Saved entries:
>>>
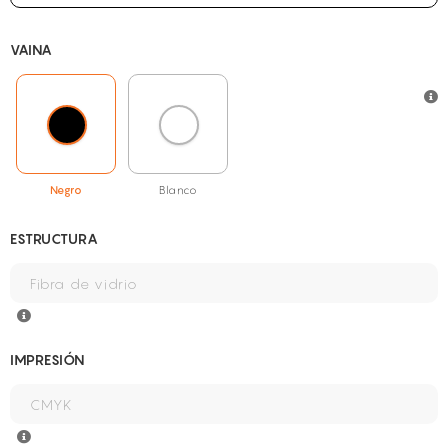
VAINA
Negro
Blanco
ESTRUCTURA
IMPRESIÓN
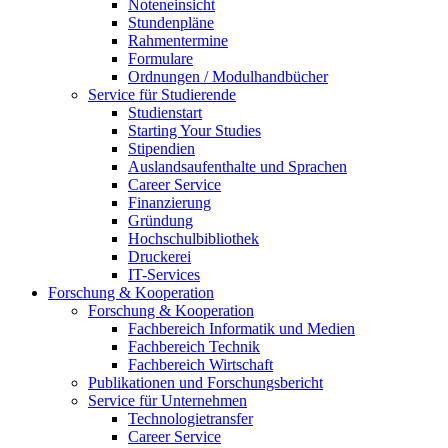
Noteneinsicht
Stundenpläne
Rahmentermine
Formulare
Ordnungen / Modulhandbücher
Service für Studierende
Studienstart
Starting Your Studies
Stipendien
Auslandsaufenthalte und Sprachen
Career Service
Finanzierung
Gründung
Hochschulbibliothek
Druckerei
IT-Services
Forschung & Kooperation
Forschung & Kooperation
Fachbereich Informatik und Medien
Fachbereich Technik
Fachbereich Wirtschaft
Publikationen und Forschungsbericht
Service für Unternehmen
Technologietransfer
Career Service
<<<
**What you will do:** Check the entries above line by line and return each one containing the word "Fachbereich".

**Written answer:**
Fachbereich Informatik und Medien
Fachbereich Technik
Fachbereich Wirtschaft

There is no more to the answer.